By 2016, the CCS had reached 100 million tonnes of certified gross tonnage in 2016, and in early 2024 it reached 200Mt of certified gross tonnage. As of September 2024, CCS had surveyed over 36,000 ships totaling 203 million GT.

==Organization==

CCS operates directly and through its subsidiaries, CCS Certification and CCS Industrial, and carry out rules research at its research subsidiaries, the CCS Shanghai Rules & Research Institute, the CCS Wuhan Rules & Research Institute, and the Offshore Engineering Technology Center.

As of 2025, CCS had over 120 branches and offices, and 5,500 employees. The Society main domestic branches are in Dalian, Qinhuangdao, Tianjin, Qingdao, Jiangsu, Shanghai, Zhejiang, Fuzhou, Guangzhou, Hainan, Chongqing, Wuhan, and Hong Kong., with 60 subordinate main offices.
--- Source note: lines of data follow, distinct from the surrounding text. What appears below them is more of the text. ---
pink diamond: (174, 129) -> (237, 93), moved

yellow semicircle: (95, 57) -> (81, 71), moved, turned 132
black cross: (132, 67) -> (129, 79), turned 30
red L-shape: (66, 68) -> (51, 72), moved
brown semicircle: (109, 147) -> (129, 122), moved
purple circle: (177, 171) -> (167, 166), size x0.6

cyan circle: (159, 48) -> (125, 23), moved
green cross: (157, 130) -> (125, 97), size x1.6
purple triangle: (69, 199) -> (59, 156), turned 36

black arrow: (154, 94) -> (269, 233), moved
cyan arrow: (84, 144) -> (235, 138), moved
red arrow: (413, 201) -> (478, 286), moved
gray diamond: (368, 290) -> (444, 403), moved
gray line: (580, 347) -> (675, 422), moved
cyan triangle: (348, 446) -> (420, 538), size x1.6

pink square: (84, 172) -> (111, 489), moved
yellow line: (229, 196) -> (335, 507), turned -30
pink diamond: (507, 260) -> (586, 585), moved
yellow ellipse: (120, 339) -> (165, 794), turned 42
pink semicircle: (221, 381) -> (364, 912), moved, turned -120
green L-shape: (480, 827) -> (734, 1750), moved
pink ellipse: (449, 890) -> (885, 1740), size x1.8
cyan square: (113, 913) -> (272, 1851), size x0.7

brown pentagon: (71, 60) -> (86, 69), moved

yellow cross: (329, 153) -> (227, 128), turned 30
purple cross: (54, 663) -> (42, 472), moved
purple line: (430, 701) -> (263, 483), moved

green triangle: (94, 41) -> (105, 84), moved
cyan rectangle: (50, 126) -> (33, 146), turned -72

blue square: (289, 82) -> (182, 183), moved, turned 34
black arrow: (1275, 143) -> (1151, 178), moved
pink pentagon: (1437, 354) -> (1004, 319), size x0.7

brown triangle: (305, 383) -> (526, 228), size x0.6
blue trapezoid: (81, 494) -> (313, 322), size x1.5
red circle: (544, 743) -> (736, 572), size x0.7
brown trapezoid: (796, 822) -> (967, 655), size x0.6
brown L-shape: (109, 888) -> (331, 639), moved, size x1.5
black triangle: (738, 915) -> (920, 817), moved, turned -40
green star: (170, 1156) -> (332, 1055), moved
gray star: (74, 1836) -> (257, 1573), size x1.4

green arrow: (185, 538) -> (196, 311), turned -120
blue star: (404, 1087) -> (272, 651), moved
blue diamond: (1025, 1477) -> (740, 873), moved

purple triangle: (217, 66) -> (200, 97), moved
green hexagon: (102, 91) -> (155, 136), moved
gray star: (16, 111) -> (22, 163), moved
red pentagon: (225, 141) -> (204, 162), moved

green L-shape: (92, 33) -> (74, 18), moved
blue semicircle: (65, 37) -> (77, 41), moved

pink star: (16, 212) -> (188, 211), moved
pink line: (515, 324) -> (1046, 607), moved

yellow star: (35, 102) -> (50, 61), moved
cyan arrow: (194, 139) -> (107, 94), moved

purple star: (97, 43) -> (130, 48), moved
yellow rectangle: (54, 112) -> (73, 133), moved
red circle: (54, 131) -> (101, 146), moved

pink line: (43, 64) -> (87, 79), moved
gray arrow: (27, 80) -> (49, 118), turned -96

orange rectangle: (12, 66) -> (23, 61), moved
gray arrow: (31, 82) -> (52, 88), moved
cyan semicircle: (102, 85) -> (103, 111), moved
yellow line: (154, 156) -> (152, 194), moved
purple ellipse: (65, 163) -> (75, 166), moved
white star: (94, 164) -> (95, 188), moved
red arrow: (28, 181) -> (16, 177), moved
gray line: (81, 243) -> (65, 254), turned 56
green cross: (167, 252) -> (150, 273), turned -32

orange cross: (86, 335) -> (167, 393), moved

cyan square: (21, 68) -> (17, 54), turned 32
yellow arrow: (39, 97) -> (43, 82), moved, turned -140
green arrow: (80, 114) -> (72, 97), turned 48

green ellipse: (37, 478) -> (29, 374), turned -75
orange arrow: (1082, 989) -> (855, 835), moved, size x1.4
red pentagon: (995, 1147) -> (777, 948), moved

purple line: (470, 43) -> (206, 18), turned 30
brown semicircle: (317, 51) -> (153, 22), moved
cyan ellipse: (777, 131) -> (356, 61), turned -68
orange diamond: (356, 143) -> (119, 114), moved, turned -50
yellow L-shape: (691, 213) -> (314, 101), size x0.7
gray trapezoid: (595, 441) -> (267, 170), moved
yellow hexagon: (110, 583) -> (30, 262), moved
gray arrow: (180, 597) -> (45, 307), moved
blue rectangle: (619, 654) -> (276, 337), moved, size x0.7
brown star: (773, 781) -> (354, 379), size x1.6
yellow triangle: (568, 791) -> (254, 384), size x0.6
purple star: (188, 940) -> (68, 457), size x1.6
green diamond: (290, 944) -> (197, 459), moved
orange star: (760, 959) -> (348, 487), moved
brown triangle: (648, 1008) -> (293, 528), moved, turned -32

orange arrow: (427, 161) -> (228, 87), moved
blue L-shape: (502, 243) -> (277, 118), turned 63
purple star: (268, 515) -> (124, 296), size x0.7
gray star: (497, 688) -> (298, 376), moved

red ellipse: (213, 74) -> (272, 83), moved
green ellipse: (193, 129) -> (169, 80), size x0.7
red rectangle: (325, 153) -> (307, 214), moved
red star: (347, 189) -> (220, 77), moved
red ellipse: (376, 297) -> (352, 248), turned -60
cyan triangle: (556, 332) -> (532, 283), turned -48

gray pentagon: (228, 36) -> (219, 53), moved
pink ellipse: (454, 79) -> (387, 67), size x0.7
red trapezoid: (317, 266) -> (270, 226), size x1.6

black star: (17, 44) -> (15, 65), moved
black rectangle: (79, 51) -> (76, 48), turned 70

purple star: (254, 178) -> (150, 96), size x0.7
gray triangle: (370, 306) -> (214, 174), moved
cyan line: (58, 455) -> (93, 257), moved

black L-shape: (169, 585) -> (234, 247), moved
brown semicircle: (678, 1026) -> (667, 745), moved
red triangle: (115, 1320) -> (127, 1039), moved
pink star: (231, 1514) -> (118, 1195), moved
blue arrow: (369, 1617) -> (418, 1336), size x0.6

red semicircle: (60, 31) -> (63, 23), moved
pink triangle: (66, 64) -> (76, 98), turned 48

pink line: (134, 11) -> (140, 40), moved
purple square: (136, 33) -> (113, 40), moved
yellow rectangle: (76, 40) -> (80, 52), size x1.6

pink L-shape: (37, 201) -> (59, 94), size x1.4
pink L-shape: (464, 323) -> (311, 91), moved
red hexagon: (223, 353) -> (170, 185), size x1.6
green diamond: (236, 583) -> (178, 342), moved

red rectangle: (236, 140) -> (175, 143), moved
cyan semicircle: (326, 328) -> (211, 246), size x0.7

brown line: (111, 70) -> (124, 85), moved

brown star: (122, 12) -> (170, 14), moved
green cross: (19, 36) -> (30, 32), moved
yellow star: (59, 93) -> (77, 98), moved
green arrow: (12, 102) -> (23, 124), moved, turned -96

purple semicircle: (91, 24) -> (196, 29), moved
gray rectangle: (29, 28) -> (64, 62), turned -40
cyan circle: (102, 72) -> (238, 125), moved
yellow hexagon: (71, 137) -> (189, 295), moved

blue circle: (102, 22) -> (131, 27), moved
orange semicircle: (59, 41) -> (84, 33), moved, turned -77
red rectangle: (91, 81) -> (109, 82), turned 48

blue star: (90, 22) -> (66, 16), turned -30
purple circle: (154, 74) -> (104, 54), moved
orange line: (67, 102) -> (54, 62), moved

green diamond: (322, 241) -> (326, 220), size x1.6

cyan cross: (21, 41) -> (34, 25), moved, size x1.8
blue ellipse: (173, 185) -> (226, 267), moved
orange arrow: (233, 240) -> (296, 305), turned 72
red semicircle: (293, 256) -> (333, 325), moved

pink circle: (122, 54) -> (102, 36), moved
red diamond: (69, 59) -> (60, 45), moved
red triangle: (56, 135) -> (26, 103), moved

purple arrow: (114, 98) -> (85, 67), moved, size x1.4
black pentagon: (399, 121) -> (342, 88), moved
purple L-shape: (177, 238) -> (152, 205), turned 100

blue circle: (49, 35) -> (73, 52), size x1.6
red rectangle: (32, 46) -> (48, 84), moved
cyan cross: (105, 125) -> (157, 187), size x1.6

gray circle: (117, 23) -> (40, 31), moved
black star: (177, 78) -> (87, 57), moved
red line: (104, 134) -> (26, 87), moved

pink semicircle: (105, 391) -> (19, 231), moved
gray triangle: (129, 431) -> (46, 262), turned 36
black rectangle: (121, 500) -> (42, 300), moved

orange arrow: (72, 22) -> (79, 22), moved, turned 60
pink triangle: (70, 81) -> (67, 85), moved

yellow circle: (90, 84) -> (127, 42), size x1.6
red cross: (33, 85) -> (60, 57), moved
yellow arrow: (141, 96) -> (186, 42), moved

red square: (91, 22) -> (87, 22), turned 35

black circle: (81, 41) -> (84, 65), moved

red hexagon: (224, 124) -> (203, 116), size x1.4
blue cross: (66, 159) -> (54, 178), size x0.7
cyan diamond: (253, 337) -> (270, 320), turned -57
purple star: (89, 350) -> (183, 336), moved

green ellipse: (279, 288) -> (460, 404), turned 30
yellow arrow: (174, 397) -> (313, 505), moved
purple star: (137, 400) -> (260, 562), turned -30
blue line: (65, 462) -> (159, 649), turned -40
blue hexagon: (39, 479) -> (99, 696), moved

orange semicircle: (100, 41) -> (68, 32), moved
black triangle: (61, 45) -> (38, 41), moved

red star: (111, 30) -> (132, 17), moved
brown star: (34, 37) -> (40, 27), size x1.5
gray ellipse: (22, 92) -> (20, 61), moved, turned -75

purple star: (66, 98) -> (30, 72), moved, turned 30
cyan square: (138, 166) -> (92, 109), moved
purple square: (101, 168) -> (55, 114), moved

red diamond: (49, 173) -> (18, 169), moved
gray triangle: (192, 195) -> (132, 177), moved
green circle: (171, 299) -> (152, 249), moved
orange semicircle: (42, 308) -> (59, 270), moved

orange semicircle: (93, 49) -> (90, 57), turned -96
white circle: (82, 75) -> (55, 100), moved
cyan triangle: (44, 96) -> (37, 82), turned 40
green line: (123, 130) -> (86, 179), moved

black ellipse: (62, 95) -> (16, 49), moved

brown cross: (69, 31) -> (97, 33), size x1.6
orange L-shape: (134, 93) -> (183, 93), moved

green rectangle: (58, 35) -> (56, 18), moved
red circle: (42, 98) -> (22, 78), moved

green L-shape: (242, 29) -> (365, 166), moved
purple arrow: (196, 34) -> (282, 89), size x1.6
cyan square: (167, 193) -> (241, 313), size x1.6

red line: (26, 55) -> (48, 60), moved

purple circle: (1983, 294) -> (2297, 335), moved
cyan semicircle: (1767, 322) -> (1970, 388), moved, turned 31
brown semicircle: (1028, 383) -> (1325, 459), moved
It also has five plan approval centers at Shanghai, Wuhan, Jiangsu, Dalian, and Guangzhou.

CCS has also established international branch bureaus in Pusan, Dubai, Osaka, Singapore, New York, London, Hamburg, Athens, and Cape Town, which supervise 31 subordinate offices and inspection stations.

== Operations ==
The scope of operations of the CCS includes:

1. Formulating and updating the classification norms and technical standards for ships and offshore facilities;
2. carrying out the classification inspection, verification inspection, and certificates inspection of ships, offshore facilities, containers, and related industrial products. Issue the corresponding certificates;
3. representing any commissioning PRC government agencies (mostly the MSA) in technical matters of ship construction, design, and inspection at the IACS and the International Maritime Organization (IMO);
4. carrying out statutory inspections when authorized by flag authorities. (Note: these include the Flag State obligations mandated by a variety of international treaties, such as the SOLAS, Load Lines, MARPOL, and MLC conventions) By the end of September 2024, CCS had been authorized as a "recognized organization" (RO) by 62 flag states or regions to survey the ships and offshore installations flying their flag;
5. certifying the Safety management system (SMS) of ships and of shipping companies, according to the IMO's ISM Code and ISPS Code;
6. carrying out neutral inspection and certification surveys (公正检验) when entrusted by third parties;
7. providing plan approval services to shipbuilders;
8. conducting research and testing on safety technologies and classification standards;
9. certifying the quality assurance system standards according to ISO 9000;
10. providing technical advice and technical services for the safe operation and environmental standards of ships and maritime facilities. CCS issues rules and guidelines (over 70 published in 2024 alone), technical services, and risk assessment services;
11. publishing ship inspection and survey records and certificates.